Migrate EC2 instances from Public IPs to Private IPs

Hi,
we have a running environment where all agents where registered through the Public IP of EC2. Due to the high traffic and traffic costs we need to migrate the hosts to use the private IPs.

We tested to add new hosts with the private IP in the CATTLE_AGENT_IP , however the healthcheck never came green and thus no loadbalancer could be added to accepts public traffic.

What is the best way to migrate that environment to use private IPs of the hosts. Some hosts must remain, so we can not replace all nodes.

Thanks,
Oliver

All hosts in an environment must be able to reach each other using the registered IP (from auto detection or CATTLE_AGENT_IP; whatever’s shown on the host in the UI). It doesn’t necessarily matter if they’re public or private, just that they’re reachable.

The healthcheck service not going green on new host indicates that the 3 other hosts chosen to check the healthcheck container on the new host can’t reach it. If you can’t make them all mutually-reachable then you need a new environment and eventual failover from old to new.

The new and the old hosts are in the same security group, so the can reach each other via public and private IP. What I recognized is that when I added two new hosts where CATTLE_AGENT_IP is the private IP then the container of these two new hosts can ping each other while the container on the hosts (registered via public IP) can not be pinged.

That should be possible right?

Is this issue maybe as described in the section "VMS WITH PRIVATE AND PUBLIC IP ADDRESSES"
http://rancher.com/docs/rancher/v1.6/en/hosts/custom/
The Note:
“When setting the private IP address, any existing containers in Rancher will not be part of the same managed network.”

?

All that matters is all the IPs the hosts in the environment are registered as are all mutually reachable.

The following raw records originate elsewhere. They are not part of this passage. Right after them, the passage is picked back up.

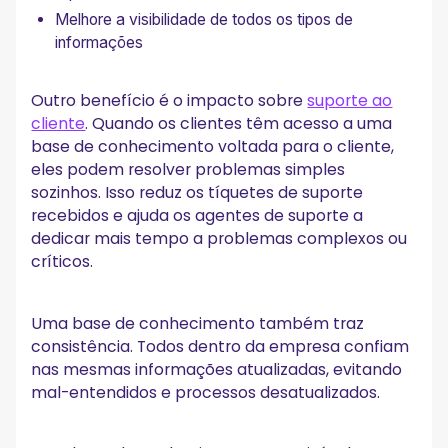
Melhore a visibilidade de todos os tipos de
informações
Outro benefício é o impacto sobre
suporte ao
cliente
. Quando os clientes têm acesso a uma
base de conhecimento voltada para o cliente,
eles podem resolver problemas simples
sozinhos. Isso reduz os tíquetes de suporte
recebidos e ajuda os agentes de suporte a
dedicar mais tempo a problemas complexos ou
críticos.
Uma base de conhecimento também traz
consistência. Todos dentro da empresa confiam
nas mesmas informações atualizadas, evitando
mal-entendidos e processos desatualizados.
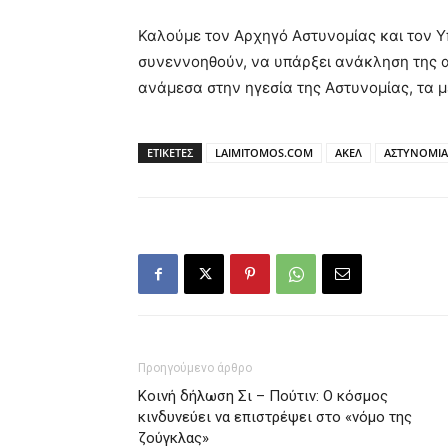
Καλούμε τον Αρχηγό Αστυνομίας και τον 
συνεννοηθούν, να υπάρξει ανάκληση της α
ανάμεσα στην ηγεσία της Αστυνομίας, τα μ
ΕΤΙΚΕΤΕΣ
LAIMITOMOS.COM
ΑΚΕΛ
ΑΣΤΥΝΟΜΙΑ
Προηγούμενο άρθρο
Κοινή δήλωση Σι – Πούτιν: Ο κόσμος
κινδυνεύει να επιστρέψει στο «νόμο της
ζούγκλας»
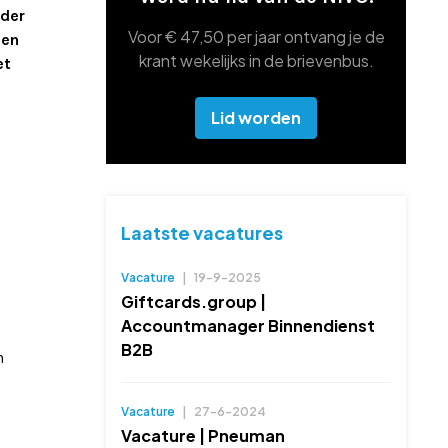
eder
Voor € 47,50 per jaar ontvang je de
ien
krant wekelijks in de brievenbus.
et
Lid worden
Laatste vacatures
Vacature
|
19-9-2025
Giftcards.group |
Accountmanager Binnendienst
B2B
n
Vacature
|
27-6-2024
Vacature | Pneuman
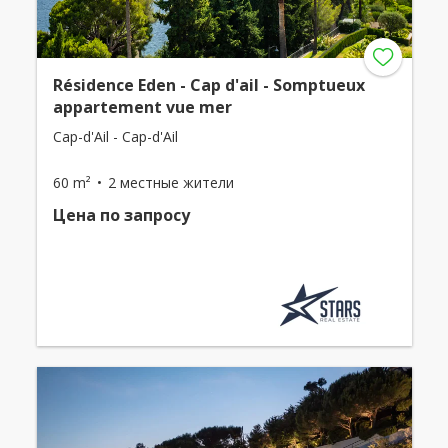
Résidence Eden - Cap d'ail - Somptueux
appartement vue mer
Cap-d'Ail - Cap-d'Ail
60 m²
2 местные жители
Цена по запросу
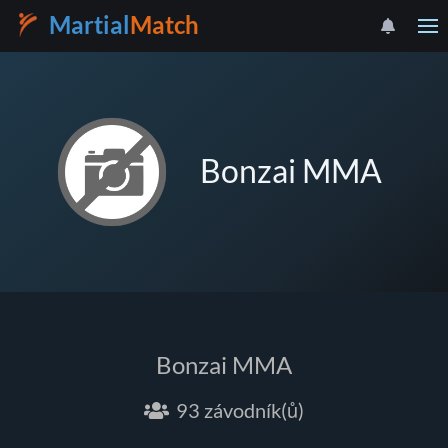
Martial
Match
Bonzai MMA
Bonzai MMA
93 závodník(ů)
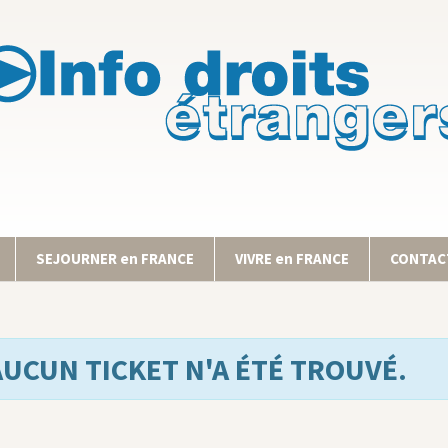
SEJOURNER en FRANCE
VIVRE en FRANCE
CONTACT
AUCUN TICKET N'A ÉTÉ TROUVÉ.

So private1 <-> private2 working but public1 <-> private1 not suggests this is not actually the case in your setup.

actually public <-> private is the case during migration. In general that would be an issue as we can spin up more instances to shift the containers. But when it comes to the loadbalancer which depends on the healthcheck the migration will have interruption. So we can not spin up the new loadbalancer on private ip and start shift the traffic from the old one which is registered via the public ip.

and as you wrote the healthcheck depends on three other hosts , so the downtime is not really deterministic as we have no control over the hosts which are in involved in the healthcheck.